** Opening MATERIAL PROVIDED block **
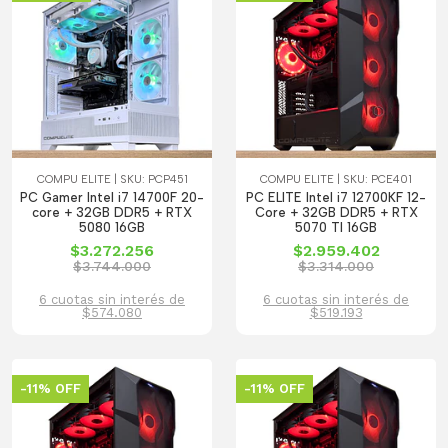
COMPU ELITE | SKU: PCP451
COMPU ELITE | SKU: PCE401
PC Gamer Intel i7 14700F 20-
PC ELITE Intel i7 12700KF 12-
core + 32GB DDR5 + RTX
Core + 32GB DDR5 + RTX
5080 16GB
5070 TI 16GB
$3.272.256
$2.959.402
$3.744.000
$3.314.000
6 cuotas sin interés de
6 cuotas sin interés de
$574.080
$519.193
-11% OFF
-11% OFF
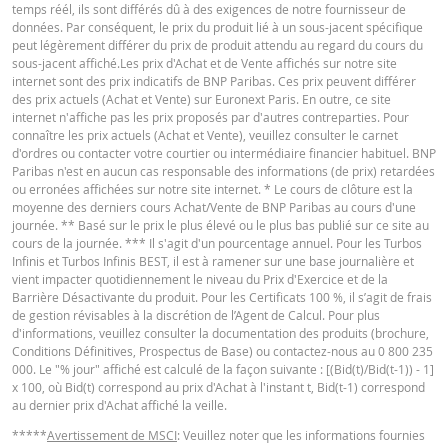
journalière
1,35
311,195
Français (France)
PDF
temps réél, ils sont différés dû à des exigences de notre fournisseur de
2026 22:25
données. Par conséquent, le prix du produit lié à un sous-jacent spécifique
peut légèrement différer du prix de produit attendu au regard du cours du
5 août
journalière
1,31
309,574
sous-jacent affiché.Les prix d'Achat et de Vente affichés sur notre site
2026 22:15
CONDITIONS DÉFINITIVES RÉSUMÉ
internet sont des prix indicatifs de BNP Paribas. Ces prix peuvent différer
des prix actuels (Achat et Vente) sur Euronext Paris. En outre, ce site
4 août
journalière
1,33
310,456
internet n'affiche pas les prix proposés par d'autres contreparties. Pour
2026 22:17
connaître les prix actuels (Achat et Vente), veuillez consulter le carnet
Français (France)
PDF
d'ordres ou contacter votre courtier ou intermédiaire financier habituel. BNP
3 août
journalière
1,27
307,163
Paribas n'est en aucun cas responsable des informations (de prix) retardées
2026 22:16
ou erronées affichées sur notre site internet. * Le cours de clôture est la
moyenne des derniers cours Achat/Vente de BNP Paribas au cours d'une
30 juil.
KEY INFORMATION DOCUMENTS
journalière
1,28
307,549
journée. ** Basé sur le prix le plus élevé ou le plus bas publié sur ce site au
2026 22:16
cours de la journée. *** Il s'agit d'un pourcentage annuel. Pour les Turbos
Infinis et Turbos Infinis BEST, il est à ramener sur une base journalière et
30 juil.
journalière
1,28
307,667
vient impacter quotidiennement le niveau du Prix d'Exercice et de la
Key Information Document (FR)
PDF
2026 22:16
Barrière Désactivante du produit. Pour les Certificats 100 %, il s’agit de frais
de gestion révisables à la discrétion de l’Agent de Calcul. Pour plus
29 juil.
journalière
1,33
309,733
d'informations, veuillez consulter la documentation des produits (brochure,
2026 22:16
Conditions Définitives, Prospectus de Base) ou contactez-nous au 0 800 235
QUOTES
000. Le "% jour" affiché est calculé de la façon suivante : [(Bid(t)/Bid(t-1)) - 1]
28 juil.
journalière
1,29
307,936
x 100, où Bid(t) correspond au prix d'Achat à l'instant t, Bid(t-1) correspond
2026 22:18
au dernier prix d'Achat affiché la veille.
Latest Product Quotes
CSV
27 juil.
journalière
1,23
304,525
*****
Avertissement de MSCI
: Veuillez noter que les informations fournies
2026 22:16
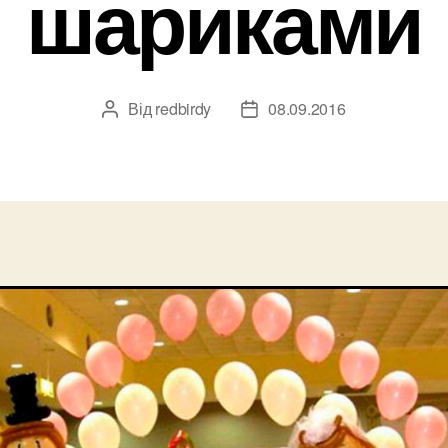
шариками
Від
redbirdy
08.09.2016
Автор
Дата
запису
запису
** Closing MATERIAL PROVIDED block **
For every line in the listing above that mentions the word "juil", make a copy.

= RESULT FOR THIS EXERCISE =
30 juil.
30 juil.
29 juil.
28 juil.
27 juil.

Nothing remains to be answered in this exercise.